### PROBLEM TO WORK ON
Print the entire listing below word for word, excluding its pictures.

### DATASET CONTENT
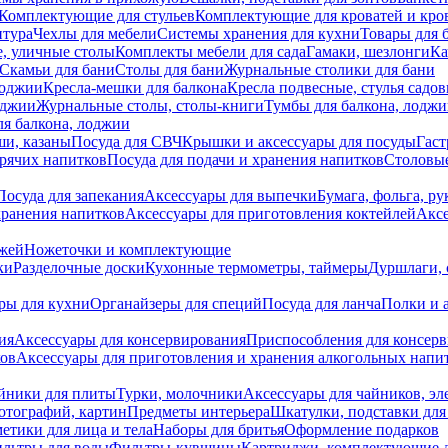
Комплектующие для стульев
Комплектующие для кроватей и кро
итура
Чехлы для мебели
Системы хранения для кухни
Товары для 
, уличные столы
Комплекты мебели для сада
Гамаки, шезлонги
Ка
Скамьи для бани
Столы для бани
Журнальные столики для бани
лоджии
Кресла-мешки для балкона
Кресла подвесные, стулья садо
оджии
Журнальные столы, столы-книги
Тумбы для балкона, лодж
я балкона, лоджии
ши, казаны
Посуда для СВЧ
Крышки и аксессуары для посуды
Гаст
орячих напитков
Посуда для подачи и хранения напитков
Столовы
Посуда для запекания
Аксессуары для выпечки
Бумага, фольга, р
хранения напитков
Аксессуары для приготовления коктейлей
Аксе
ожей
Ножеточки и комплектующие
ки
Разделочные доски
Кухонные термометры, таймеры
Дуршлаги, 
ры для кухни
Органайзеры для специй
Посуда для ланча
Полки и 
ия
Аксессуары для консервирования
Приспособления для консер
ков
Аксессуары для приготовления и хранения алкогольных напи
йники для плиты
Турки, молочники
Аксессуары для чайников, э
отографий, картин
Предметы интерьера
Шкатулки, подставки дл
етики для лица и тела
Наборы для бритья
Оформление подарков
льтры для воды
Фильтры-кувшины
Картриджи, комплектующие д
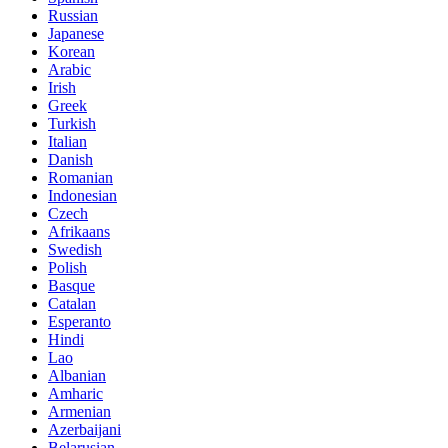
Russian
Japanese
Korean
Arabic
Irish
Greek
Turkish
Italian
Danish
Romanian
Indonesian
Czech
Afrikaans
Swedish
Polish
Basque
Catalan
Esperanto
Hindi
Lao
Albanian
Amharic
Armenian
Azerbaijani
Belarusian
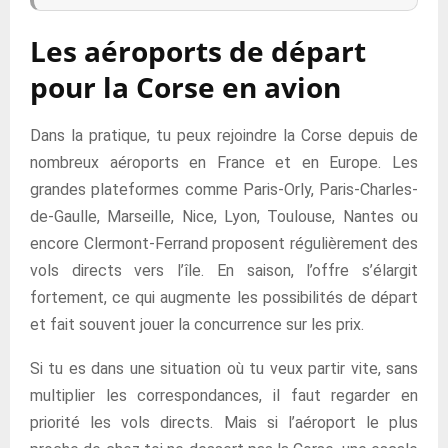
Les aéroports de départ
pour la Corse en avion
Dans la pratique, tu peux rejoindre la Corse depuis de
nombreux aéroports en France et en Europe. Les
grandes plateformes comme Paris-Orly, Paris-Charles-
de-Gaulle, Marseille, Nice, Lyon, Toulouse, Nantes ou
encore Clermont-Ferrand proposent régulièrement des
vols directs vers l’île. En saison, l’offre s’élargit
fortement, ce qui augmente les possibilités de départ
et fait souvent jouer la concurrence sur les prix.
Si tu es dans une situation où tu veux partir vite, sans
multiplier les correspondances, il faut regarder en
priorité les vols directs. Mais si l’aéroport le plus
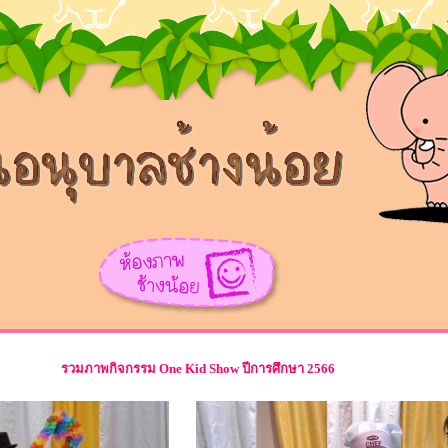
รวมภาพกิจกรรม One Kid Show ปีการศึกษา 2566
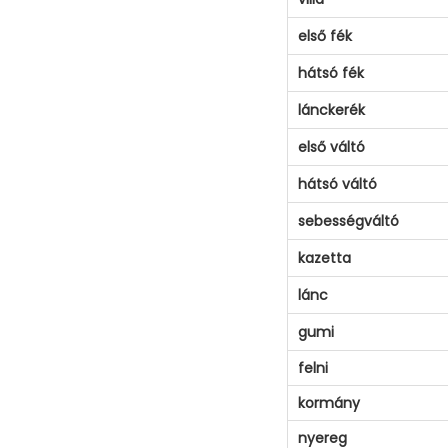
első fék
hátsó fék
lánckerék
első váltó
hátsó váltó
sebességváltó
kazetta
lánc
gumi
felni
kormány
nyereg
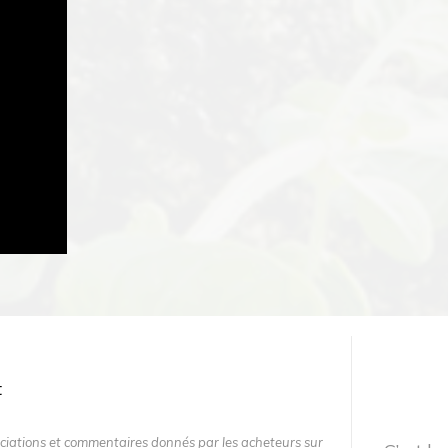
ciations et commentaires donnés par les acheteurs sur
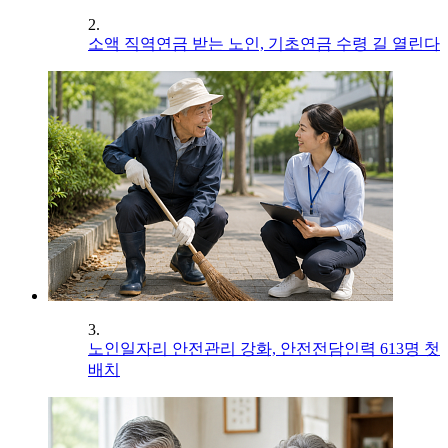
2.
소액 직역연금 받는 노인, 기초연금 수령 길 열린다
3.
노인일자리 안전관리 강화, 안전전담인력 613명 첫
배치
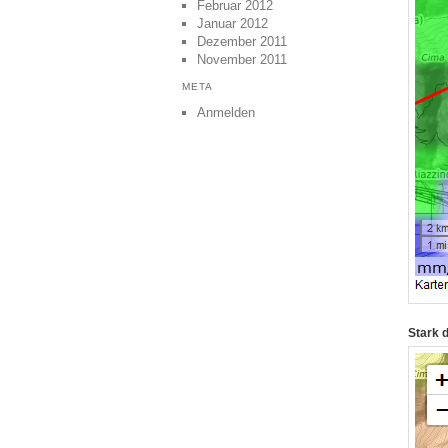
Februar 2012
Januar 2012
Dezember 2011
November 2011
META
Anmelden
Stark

### RESPONSE BELOW
Комплектующие для стульев
Комплектующие для кроватей и кро
итура
Чехлы для мебели
Системы хранения для кухни
Товары для 
, уличные столы
Комплекты мебели для сада
Гамаки, шезлонги
Ка
Скамьи для бани
Столы для бани
Журнальные столики для бани
лоджии
Кресла-мешки для балкона
Кресла подвесные, стулья садо
оджии
Журнальные столы, столы-книги
Тумбы для балкона, лодж
я балкона, лоджии
ши, казаны
Посуда для СВЧ
Крышки и аксессуары для посуды
Гаст
орячих напитков
Посуда для подачи и хранения напитков
Столовы
Посуда для запекания
Аксессуары для выпечки
Бумага, фольга, р
хранения напитков
Аксессуары для приготовления коктейлей
Аксе
ожей
Ножеточки и комплектующие
ки
Разделочные доски
Кухонные термометры, таймеры
Дуршлаги, 
ры для кухни
Органайзеры для специй
Посуда для ланча
Полки и 
ия
Аксессуары для консервирования
Приспособления для консер
ков
Аксессуары для приготовления и хранения алкогольных напи
йники для плиты
Турки, молочники
Аксессуары для чайников, э
отографий, картин
Предметы интерьера
Шкатулки, подставки дл
етики для лица и тела
Наборы для бритья
Оформление подарков
льтры для воды
Фильтры-кувшины
Картриджи, комплектующие д
Russian
Japanese
Korean
Arabic
Irish
Greek
Turkish
Italian
Danish
Romanian
Indonesian
Czech
Afrikaans
Swedish
Polish
Basque
Catalan
Esperanto
Hindi
Lao
Albanian
Amharic
Armenian
Azerbaijani
Belarusian
Les aéroports de départ
pour la Corse en avion
Dans la pratique, tu peux rejoindre la Corse depuis de
nombreux aéroports en France et en Europe. Les
grandes plateformes comme Paris-Orly, Paris-Charles-
de-Gaulle, Marseille, Nice, Lyon, Toulouse, Nantes ou
encore Clermont-Ferrand proposent régulièrement des
vols directs vers l’île. En saison, l’offre s’élargit
fortement, ce qui augmente les possibilités de départ
et fait souvent jouer la concurrence sur les prix.
Si tu es dans une situation où tu veux partir vite, sans
multiplier les correspondances, il faut regarder en
priorité les vols directs. Mais si l’aéroport le plus
รวมภาพกิจกรรม One Kid Show ปีการศึกษา 2566
első fék
hátsó fék
lánckerék
első váltó
hátsó váltó
sebességváltó
kazetta
lánc
gumi
felni
kormány
nyereg
ciations et commentaires donnés par les acheteurs sur
2.
소액 직역연금 받는 노인, 기초연금 수령 길 열린다
3.
노인일자리 안전관리 강화, 안전전담인력 613명 첫
배치
Februar 2012
Januar 2012
Dezember 2011
November 2011
META
Anmelden
Stark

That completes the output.